Teju Cole returns to his native Nigeria after fifteen years in New York, and recounts his return in a new book, Every Day is for the Thief. This is a marvelous memoir. After a decade and half away, Cole cannot help but see his home through both Nigerian and Western eyes. The device helps build a bridge between the foreign reader and the life of Lagos without the oversimplification and condescension of so much travel journalism in Africa.
In an early passage, fresh off his flight from New York, and drenched in requests for bribes and “little somethings”, Cole recognizes his own foreignness and struggles to reorient his moral compass.
Night descends with no warning. I am breathing the air of the city for the first time in a decade and half: white smoke, ochre dust, familiar as my own breath. But other things, less visible, have changed. I have taken into myself some of the assumptions of life in a Western democracy–certain ideas about legality, for instance, certain expectations about due process–and in that sense I have returned a stranger. What the trip back from the airport makes me think, and what is confirmed over the course of the following days, is the extent to which Lagos has become a patronage society.

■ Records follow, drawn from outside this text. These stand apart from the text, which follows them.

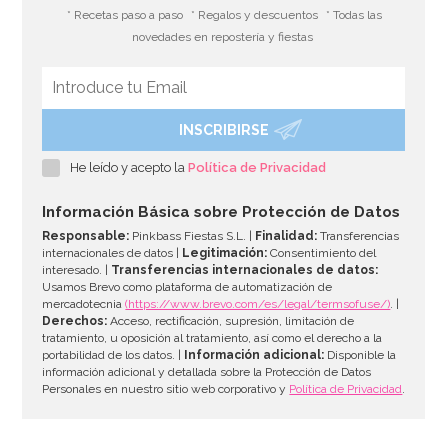
* Recetas paso a paso
* Regalos y descuentos
* Todas las
novedades en repostería y fiestas
INSCRIBIRSE
He leído y acepto la
Política de Privacidad
Información Básica sobre Protección de Datos
Responsable:
Pinkbass Fiestas S.L. |
Finalidad:
Transferencias
internacionales de datos |
Legitimación:
Consentimiento del
interesado. |
Transferencias internacionales de datos:
Usamos Brevo como plataforma de automatización de
mercadotecnia
(https://www.brevo.com/es/legal/termsofuse/)
. |
Derechos:
Acceso, rectificación, supresión, limitación de
tratamiento, u oposición al tratamiento, así como el derecho a la
portabilidad de los datos. |
Información adicional:
Disponible la
información adicional y detallada sobre la Protección de Datos
Personales en nuestro sitio web corporativo y
Política de Privacidad
.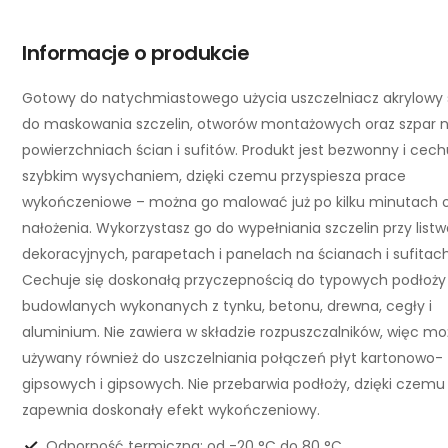
Informacje o produkcie
Gotowy do natychmiastowego użycia uszczelniacz akrylowy 
do maskowania szczelin, otworów montażowych oraz szpar 
powierzchniach ścian i sufitów. Produkt jest bezwonny i cech
szybkim wysychaniem, dzięki czemu przyspiesza prace
wykończeniowe – można go malować już po kilku minutach 
nałożenia. Wykorzystasz go do wypełniania szczelin przy list
dekoracyjnych, parapetach i panelach na ścianach i sufitach
Cechuje się doskonałą przyczepnością do typowych podłoży
budowlanych wykonanych z tynku, betonu, drewna, cegły i
aluminium. Nie zawiera w składzie rozpuszczalników, więc m
używany również do uszczelniania połączeń płyt kartonowo-
gipsowych i gipsowych. Nie przebarwia podłoży, dzięki czemu
zapewnia doskonały efekt wykończeniowy.
Odporność termiczna: od -20 °C do 80 °C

Money, dished out in quantities fitting the context, is a social lubricant here. It eases passage even as it maintains hierarchies. Fifty naira for the man who helps you back out from a parking spot, two hundred naira for the police officer who stops you for no good reason in the dead of night, ten thousand for the clearing agent who helps bring your imported crate through customs.
For many Nigerians, the giving and receiving of bribes, tips, extortion money or alms–the categories are fluid–is not thought of in moral terms. It is seen either as a mild irritant or as an opportunity. It is a way of getting things done, neither more nor less than what money is there for.

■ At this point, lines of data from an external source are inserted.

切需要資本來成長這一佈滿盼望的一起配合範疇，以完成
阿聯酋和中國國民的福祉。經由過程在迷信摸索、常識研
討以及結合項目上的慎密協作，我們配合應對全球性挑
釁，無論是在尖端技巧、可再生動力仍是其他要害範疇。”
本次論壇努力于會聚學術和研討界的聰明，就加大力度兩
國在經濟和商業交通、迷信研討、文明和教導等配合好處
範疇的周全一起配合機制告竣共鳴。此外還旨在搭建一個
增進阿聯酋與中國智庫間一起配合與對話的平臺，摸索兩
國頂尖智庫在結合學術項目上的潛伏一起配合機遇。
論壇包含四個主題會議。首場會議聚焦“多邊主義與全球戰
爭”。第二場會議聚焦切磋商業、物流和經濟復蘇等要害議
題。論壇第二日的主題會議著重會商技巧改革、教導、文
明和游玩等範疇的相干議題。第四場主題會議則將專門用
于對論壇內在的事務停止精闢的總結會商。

Every page of the book contains something poignant and thoughtful. His prose is crisp and elegant. I can’t recommend the book highly enough.
But now, lest readers who have not yet reached Africa think that all the continent is awash in bribes, let me stress that in my six years working there I have not been asked nor have I needed to give a bribe.
Well, almost never. At least not after the first fifteen minutes.
Fresh off the plane for my first stretch of Kenyan field work, I might have left my passport sitting on the airport forex desk, and a soldier might have picked it up, tracked me down, and then asked for a little something in return for the favor. I had three dollars in my pocket. Short story: best money I have ever spent. And he deserved it.
In my books, paying for my own stupidity (or, now that I have a PhD, my absent-mindedness) does not count as a bribe. Or so I say to myself.